Suricata showing ET Policy alerts
-
I'm running Suricata on LAN in detection mode (no blocking). I disabled the pre-defined Snort IPS policies and selected a small subset of rules to get started. I did NOT enable emerging-policy.rules. However, I am getting:
Potential Corporate Privacy Violation 1:2000419 ET POLICY PE EXE or DLL Windows file download
I went to SuricataInterface LANRules: decoder-events.rules and scrolled through the "Categories". I can't find any ET POLICY rules.
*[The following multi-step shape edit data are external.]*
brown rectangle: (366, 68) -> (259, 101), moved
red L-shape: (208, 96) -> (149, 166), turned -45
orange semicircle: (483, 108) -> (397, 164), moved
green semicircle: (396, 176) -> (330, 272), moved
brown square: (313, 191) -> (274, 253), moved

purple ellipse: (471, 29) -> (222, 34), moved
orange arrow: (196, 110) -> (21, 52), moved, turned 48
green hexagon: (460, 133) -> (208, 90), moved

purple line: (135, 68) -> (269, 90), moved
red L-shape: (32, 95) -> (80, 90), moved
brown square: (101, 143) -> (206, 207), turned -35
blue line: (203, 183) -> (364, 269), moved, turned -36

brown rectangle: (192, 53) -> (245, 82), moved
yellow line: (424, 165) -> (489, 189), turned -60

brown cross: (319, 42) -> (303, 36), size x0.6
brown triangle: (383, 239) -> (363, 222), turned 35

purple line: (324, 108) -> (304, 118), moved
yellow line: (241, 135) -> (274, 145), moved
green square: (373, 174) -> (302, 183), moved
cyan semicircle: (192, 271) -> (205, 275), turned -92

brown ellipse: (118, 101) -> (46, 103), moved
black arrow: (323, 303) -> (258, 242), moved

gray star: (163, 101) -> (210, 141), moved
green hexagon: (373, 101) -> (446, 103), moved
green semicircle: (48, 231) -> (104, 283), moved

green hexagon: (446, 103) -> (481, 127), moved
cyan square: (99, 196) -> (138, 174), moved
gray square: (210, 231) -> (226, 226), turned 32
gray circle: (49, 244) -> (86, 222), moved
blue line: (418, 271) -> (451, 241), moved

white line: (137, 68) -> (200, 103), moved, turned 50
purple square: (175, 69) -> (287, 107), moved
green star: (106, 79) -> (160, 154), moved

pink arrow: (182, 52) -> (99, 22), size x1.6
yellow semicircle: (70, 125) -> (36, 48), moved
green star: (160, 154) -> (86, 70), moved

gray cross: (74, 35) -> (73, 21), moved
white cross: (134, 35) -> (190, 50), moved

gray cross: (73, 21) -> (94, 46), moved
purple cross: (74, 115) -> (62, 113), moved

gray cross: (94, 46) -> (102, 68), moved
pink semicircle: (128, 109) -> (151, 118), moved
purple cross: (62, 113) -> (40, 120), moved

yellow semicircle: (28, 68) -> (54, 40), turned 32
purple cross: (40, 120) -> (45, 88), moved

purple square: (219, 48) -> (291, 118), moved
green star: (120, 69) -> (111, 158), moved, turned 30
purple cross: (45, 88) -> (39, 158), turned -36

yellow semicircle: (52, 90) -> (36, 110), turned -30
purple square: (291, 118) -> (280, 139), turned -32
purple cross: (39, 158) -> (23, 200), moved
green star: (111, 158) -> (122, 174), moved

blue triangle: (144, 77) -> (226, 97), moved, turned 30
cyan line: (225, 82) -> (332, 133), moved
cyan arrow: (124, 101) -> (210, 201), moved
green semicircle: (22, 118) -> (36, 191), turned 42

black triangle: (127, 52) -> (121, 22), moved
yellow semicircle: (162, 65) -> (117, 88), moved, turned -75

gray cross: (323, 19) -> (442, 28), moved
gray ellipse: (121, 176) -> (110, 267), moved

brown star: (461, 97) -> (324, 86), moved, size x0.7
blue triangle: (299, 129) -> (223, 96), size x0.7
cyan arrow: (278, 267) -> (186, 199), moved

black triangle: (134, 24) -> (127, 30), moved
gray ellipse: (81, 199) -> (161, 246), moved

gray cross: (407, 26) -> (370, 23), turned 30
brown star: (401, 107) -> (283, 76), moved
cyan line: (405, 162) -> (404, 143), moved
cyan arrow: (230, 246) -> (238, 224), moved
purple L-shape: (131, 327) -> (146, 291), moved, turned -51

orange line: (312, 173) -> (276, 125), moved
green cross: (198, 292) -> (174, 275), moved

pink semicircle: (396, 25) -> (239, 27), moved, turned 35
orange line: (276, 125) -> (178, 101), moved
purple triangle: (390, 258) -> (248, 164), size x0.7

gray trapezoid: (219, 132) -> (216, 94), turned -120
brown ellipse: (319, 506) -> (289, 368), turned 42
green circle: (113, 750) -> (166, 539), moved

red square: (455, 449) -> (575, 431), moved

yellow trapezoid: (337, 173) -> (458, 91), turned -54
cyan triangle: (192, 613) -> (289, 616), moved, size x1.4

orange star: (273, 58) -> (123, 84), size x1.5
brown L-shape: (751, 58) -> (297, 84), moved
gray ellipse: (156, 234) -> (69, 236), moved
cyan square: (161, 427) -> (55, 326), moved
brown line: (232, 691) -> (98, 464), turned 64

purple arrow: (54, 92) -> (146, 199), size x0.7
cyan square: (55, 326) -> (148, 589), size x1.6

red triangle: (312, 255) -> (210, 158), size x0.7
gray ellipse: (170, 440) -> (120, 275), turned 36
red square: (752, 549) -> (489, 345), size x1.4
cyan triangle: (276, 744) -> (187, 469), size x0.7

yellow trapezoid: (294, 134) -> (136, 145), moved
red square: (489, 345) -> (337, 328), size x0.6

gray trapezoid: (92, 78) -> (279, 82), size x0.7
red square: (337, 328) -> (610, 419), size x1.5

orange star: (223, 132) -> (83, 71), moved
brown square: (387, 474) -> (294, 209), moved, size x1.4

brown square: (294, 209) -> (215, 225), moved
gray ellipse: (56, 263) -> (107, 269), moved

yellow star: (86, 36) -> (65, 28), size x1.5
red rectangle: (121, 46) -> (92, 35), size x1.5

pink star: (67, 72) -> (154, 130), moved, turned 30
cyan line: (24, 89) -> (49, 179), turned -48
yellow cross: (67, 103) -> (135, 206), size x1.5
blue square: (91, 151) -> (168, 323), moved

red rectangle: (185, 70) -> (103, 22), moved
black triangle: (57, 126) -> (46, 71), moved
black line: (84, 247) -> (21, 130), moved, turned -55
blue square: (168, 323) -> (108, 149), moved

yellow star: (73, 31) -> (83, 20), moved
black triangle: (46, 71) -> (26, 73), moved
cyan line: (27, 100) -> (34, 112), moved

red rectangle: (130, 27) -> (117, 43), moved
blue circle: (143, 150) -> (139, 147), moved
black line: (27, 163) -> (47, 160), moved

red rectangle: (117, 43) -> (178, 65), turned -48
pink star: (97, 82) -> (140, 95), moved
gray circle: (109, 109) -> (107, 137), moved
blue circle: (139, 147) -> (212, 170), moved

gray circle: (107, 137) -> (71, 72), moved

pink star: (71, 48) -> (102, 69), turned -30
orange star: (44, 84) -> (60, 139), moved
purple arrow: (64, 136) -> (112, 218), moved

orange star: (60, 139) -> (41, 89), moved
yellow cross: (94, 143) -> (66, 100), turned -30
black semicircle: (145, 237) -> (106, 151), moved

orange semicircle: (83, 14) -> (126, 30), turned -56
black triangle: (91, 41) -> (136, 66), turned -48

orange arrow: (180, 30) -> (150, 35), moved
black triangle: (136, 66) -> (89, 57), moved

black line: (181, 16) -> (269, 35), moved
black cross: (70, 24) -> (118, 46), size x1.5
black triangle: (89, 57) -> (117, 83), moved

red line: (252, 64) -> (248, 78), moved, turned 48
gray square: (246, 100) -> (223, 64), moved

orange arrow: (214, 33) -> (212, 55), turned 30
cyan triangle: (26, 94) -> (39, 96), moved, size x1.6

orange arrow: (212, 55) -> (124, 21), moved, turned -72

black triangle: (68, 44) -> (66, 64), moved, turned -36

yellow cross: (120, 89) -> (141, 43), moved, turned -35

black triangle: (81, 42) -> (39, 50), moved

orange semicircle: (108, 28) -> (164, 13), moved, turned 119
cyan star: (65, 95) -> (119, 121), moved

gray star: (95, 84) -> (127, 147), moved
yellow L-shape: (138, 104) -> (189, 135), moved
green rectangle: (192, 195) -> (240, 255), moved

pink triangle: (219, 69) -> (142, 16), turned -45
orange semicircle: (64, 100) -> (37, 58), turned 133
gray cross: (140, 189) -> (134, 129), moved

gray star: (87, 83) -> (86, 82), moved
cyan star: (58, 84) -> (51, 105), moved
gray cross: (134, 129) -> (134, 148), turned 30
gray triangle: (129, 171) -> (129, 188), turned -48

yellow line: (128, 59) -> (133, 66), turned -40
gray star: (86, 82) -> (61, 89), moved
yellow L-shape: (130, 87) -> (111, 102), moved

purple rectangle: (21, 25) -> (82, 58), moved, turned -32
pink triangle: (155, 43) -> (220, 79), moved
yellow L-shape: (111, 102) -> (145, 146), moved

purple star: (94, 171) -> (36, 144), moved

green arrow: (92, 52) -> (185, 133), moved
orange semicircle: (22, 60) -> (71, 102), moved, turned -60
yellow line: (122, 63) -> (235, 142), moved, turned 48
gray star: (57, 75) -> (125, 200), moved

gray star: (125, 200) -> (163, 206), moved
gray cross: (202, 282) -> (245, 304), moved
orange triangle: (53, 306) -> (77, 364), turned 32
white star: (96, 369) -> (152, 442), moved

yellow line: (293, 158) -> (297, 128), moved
Why is Suricata issuing a policy rule alert when emerging-policy.rules is not included as a selected ruleset (or found in the Categories list)?
Services / Suricata / Global Settings
ETOpen Emerging Threats Rules
Install Snort VRT Rules
Install Snort Community rulesSuricata IDS / Interface LAN - Categories
Resolve Flowbits enabled
Not using pre-defined Snort IPS policies
Selected rulesets:
Snort GPLv2 Community Rules
A few of the Snort Text Rules (i.e. malware)
A few of the ET Rules (i.e. malware, botcc) -
Solved.
The ET POLICY rules are in the Resolve Flowbits automatic rules.
However, you can't view the rules in the Suricata Interface LANRules: decoder-events.rules page. You have to view them on the Suricata IDS / Interface LAN - Categories page.